(This post is part of a series.)
It’s interesting to see what Jaime Lerner—the legendary mayor of Curitiba, Brazil, who created a world-class bus rapid transit system on a shoestring budget—had to say about Seattle transportation, in a question-and-answer session with the Seattle P-I:
Is there a way to create dedicated bus lanes in a cramped city like Seattle?
“There are many ways, many corridors where you can have a really good system. … Sometimes you think, ‘Aaah we don’t have enough space.’ … There’s always a good solution.”
How long does it typically take to set up a bus rapid transit system?
“You can build in two years a good system. It’s not difficult, because it has not too much public works. It’s very simple.
I tend to agree: bus rapid transit is far more viable than most people think. It’s cheaper, faster to deploy, and more flexible than rail. Now that Seattle’s monorail has been – uh – derailed, it’s a solution that’s worth considering for the corridor that the monorail was designed to serve.
And then there’s this:
Some people say that if the viaduct were replaced with nothing but a surface road, heavy traffic along the waterfront would ruin it.
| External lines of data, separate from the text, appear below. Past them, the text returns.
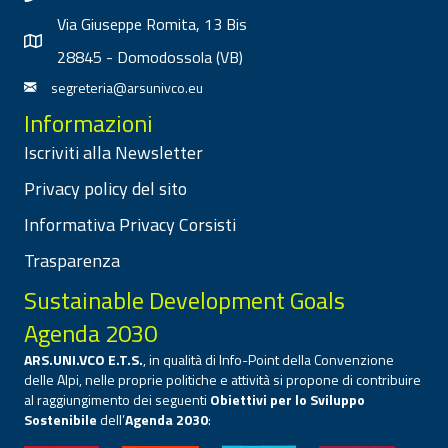
Via Giuseppe Romita, 13 Bis
28845 - Domodossola (VB)
segreteria@arsunivco.eu
Informazioni
Iscriviti alla Newsletter
Privacy policy del sito
Informativa Privacy Corsisti
Trasparenza
Sustainable Development Goals
Agenda 2030
ARS.UNI.VCO E.T.S.
, in qualità di Info-Point della Convenzione
delle Alpi, nelle proprie politiche e attività si propone di contribuire
al raggiungimento dei seguenti
Obiettivi per lo Sviluppo
Sostenibile
dell’
Agenda 2030
:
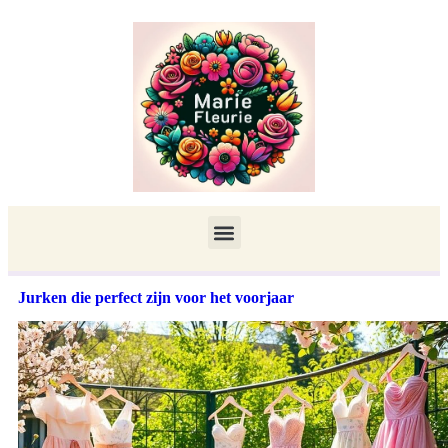
Jurken die perfect zijn voor het voorjaar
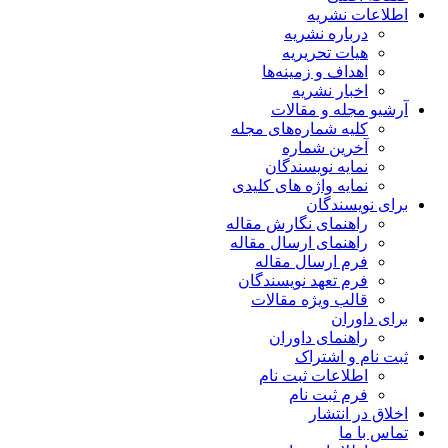
اطلاعات نشریه
درباره نشریه
هیات تحریریه
اهداف و زمینه‌ها
اخبار نشریه
آرشیو مجله و مقالات
کلیه شماره‌های مجله
آخرین شماره
نمایه نویسندگان
نمایه واژه های کلیدی
برای نویسندگان
راهنمای نگارش مقاله
راهنمای ارسال مقاله
فرم ارسال مقاله
فرم تعهد نویسندگان
قالب ویژه مقالات
برای داوران
راهنمای داوران
ثبت نام و اشتراک
اطلاعات ثبت نام
فرم ثبت نام
اخلاق در انتشار
تماس با ما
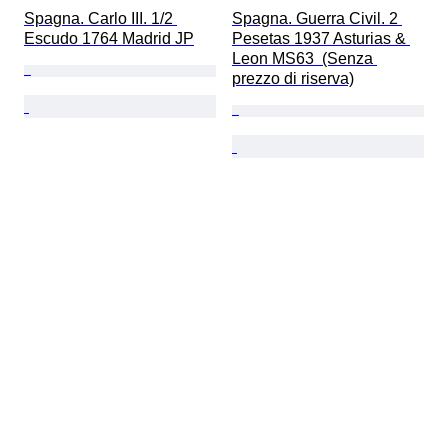
Spagna. Carlo III. 1/2 
Spagna. Guerra Civil. 2 
Escudo 1764 Madrid JP
Pesetas 1937 Asturias & 
Leon MS63  (Senza 
prezzo di riserva)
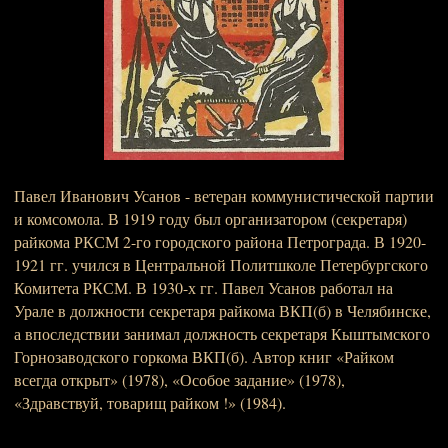
Павел Иванович Усанов - ветеран коммунистической партии
и комсомола. В 1919 году был организатором (секретаря)
райкома РКСМ 2-го городского района Петрограда. В 1920-
1921 гг. учился в Центральной Политшколе Петербургского
Комитета РКСМ. В 1930-х гг. Павел Усанов работал на
Урале в должности секретаря райкома ВКП(б) в Челябинске,
а впоследствии занимал должность секретаря Кыштымского
Горнозаводского горкома ВКП(б). Автор книг «Райком
всегда открыт» (1978), «Особое задание» (1978),
«Здравствуй, товарищ райком !» (1984).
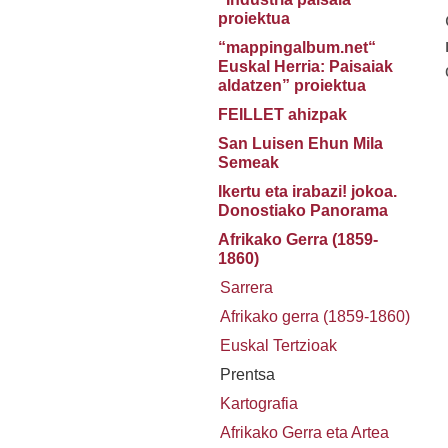
proiektua
“mappingalbum.net“
Euskal Herria: Paisaiak
aldatzen” proiektua
FEILLET ahizpak
San Luisen Ehun Mila
Semeak
Ikertu eta irabazi! jokoa.
Donostiako Panorama
Afrikako Gerra (1859-
1860)
Sarrera
Afrikako gerra (1859-1860)
Euskal Tertzioak
Prentsa
Kartografia
Afrikako Gerra eta Artea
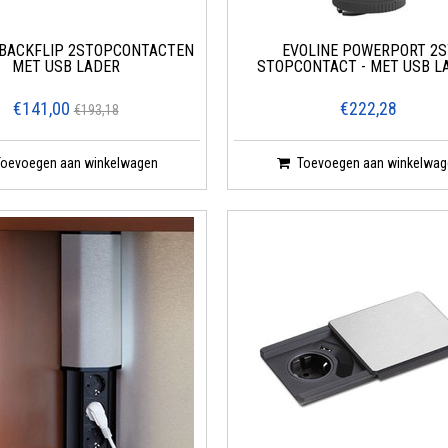
 BACKFLIP 2STOPCONTACTEN
EVOLINE POWERPORT 2S
MET USB LADER
STOPCONTACT - MET USB L
€141,00
€222,28
€193,18
Toevoegen aan winkelwagen
Toevoegen aan winkelwag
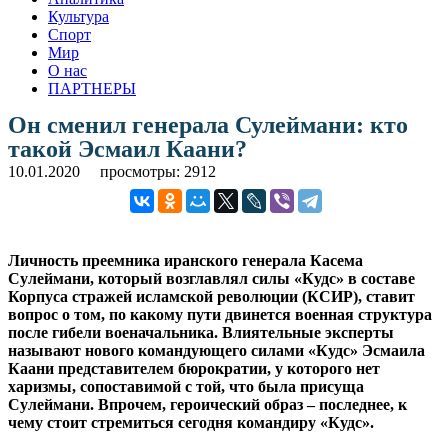
Культура
Спорт
Мир
О нас
ПАРТНЕРЫ
Он сменил генерала Сулеймани: кто
такой Эсмаил Каани?
10.01.2020
просмотры: 2912
Личность преемника иранского генерала Касема
Сулеймани, который возглавлял силы «Кудс» в составе
Корпуса стражей исламской революции (КСИР), ставит
вопрос о том, по какому пути двинется военная структура
после гибели военачальника. Влиятельные эксперты
называют нового командующего силами «Кудс» Эсмаила
Каани представителем бюрократии, у которого нет
харизмы, сопоставимой с той, что была присуща
Сулеймани. Впрочем, героический образ – последнее, к
чему стоит стремиться сегодня командиру «Кудс».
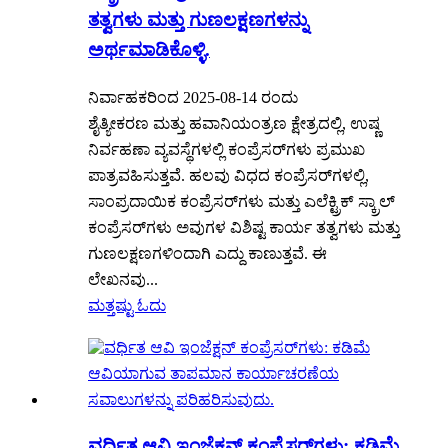
ತತ್ವಗಳು ಮತ್ತು ಗುಣಲಕ್ಷಣಗಳನ್ನು
ಅರ್ಥಮಾಡಿಕೊಳ್ಳಿ.
ನಿರ್ವಾಹಕರಿಂದ 2025-08-14 ರಂದು
ಶೈತ್ಯೀಕರಣ ಮತ್ತು ಹವಾನಿಯಂತ್ರಣ ಕ್ಷೇತ್ರದಲ್ಲಿ, ಉಷ್ಣ
ನಿರ್ವಹಣಾ ವ್ಯವಸ್ಥೆಗಳಲ್ಲಿ ಕಂಪ್ರೆಸರ್‌ಗಳು ಪ್ರಮುಖ
ಪಾತ್ರವಹಿಸುತ್ತವೆ. ಹಲವು ವಿಧದ ಕಂಪ್ರೆಸರ್‌ಗಳಲ್ಲಿ,
ಸಾಂಪ್ರದಾಯಿಕ ಕಂಪ್ರೆಸರ್‌ಗಳು ಮತ್ತು ಎಲೆಕ್ಟ್ರಿಕ್ ಸ್ಕ್ರಾಲ್
ಕಂಪ್ರೆಸರ್‌ಗಳು ಅವುಗಳ ವಿಶಿಷ್ಟ ಕಾರ್ಯ ತತ್ವಗಳು ಮತ್ತು
ಗುಣಲಕ್ಷಣಗಳಿಂದಾಗಿ ಎದ್ದು ಕಾಣುತ್ತವೆ. ಈ
ಲೇಖನವು...
ಮತ್ತಷ್ಟು ಓದು
ವರ್ಧಿತ ಆವಿ ಇಂಜೆಕ್ಷನ್ ಕಂಪ್ರೆಸರ್‌ಗಳು: ಕಡಿಮೆ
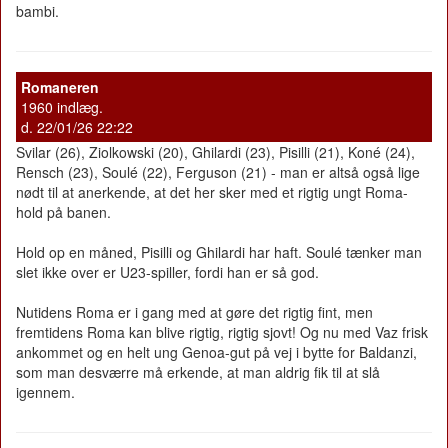
bambi.
Romaneren
1960 indlæg.
d. 22/01/26 22:22
Svilar (26), Ziolkowski (20), Ghilardi (23), Pisilli (21), Koné (24),
Rensch (23), Soulé (22), Ferguson (21) - man er altså også lige
nødt til at anerkende, at det her sker med et rigtig ungt Roma-
hold på banen.
Hold op en måned, Pisilli og Ghilardi har haft. Soulé tænker man
slet ikke over er U23-spiller, fordi han er så god.
Nutidens Roma er i gang med at gøre det rigtig fint, men
fremtidens Roma kan blive rigtig, rigtig sjovt! Og nu med Vaz frisk
ankommet og en helt ung Genoa-gut på vej i bytte for Baldanzi,
som man desværre må erkende, at man aldrig fik til at slå
igennem.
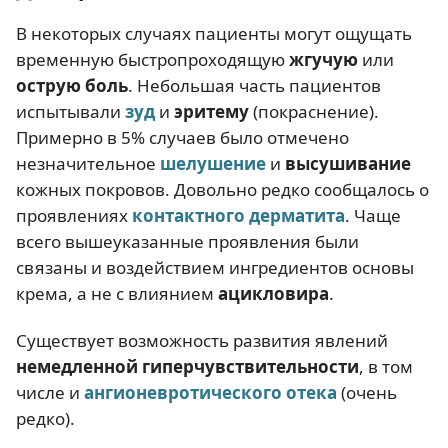
В некоторых случаях пациенты могут ощущать
временную быстропроходящую
жгучую
или
острую боль
. Небольшая часть пациентов
испытывали
зуд
и
эритему
(покраснение).
Примерно в 5% случаев было отмечено
незначительное
шелушение
и
высушивание
кожных покровов. Довольно редко сообщалось о
проявлениях
контактного дерматита
. Чаще
всего вышеуказанные проявления были
связаны и воздействием ингредиентов основы
крема, а не с влиянием
ацикловира
.
Существует возможность развития явлений
немедленной гиперчувствительности
, в том
числе и
ангионевротического отека
(очень
редко).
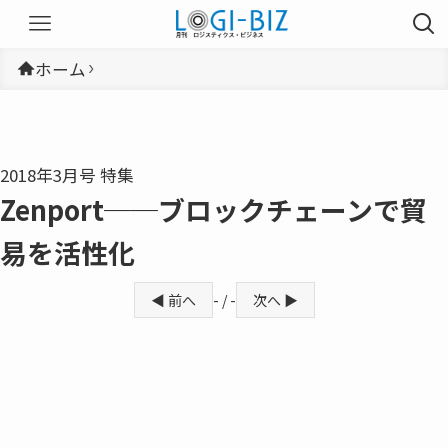
ホーム
2018年3月号 特集
Zenport──ブロックチェーンで貿
易を活性化
◀ 前へ
- / -
次へ ▶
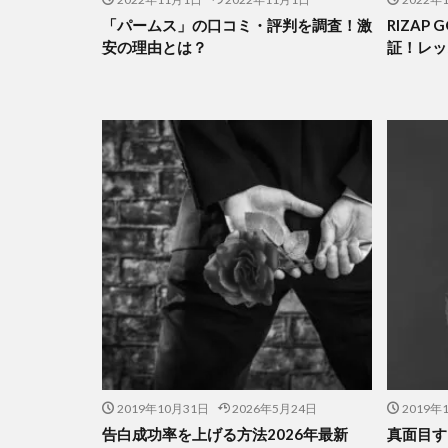
「パームス」の口コミ・評判を調査！激
RIZAP
安の理由とは？
証！レッ
2019年10月31日
2026年5月24日
2019年
告白成功率を上げる方法2026年最新
真面目す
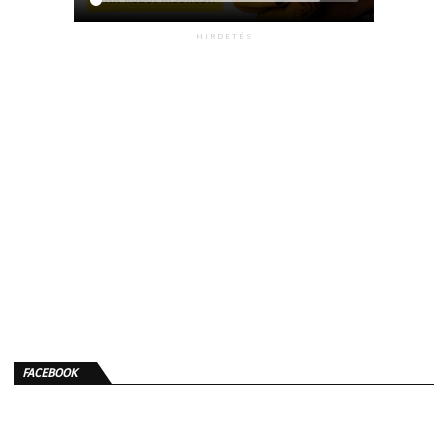
HIRDETÉS
FACEBOOK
Do you agree?
“If you provide good alternatives for public transport, you won’t have traffic problems. … Can you imagine how much better the city could become with 30 percent less of the cars running in the street? It’s very easy. The main issue is having good public transport and after, if it’s needed, the wall to protect the waterfront—I don’t have the answer to that. But definitely it’s not the viaduct.”
Seems as if the P-I editorial board may be inching towards the same conclusion.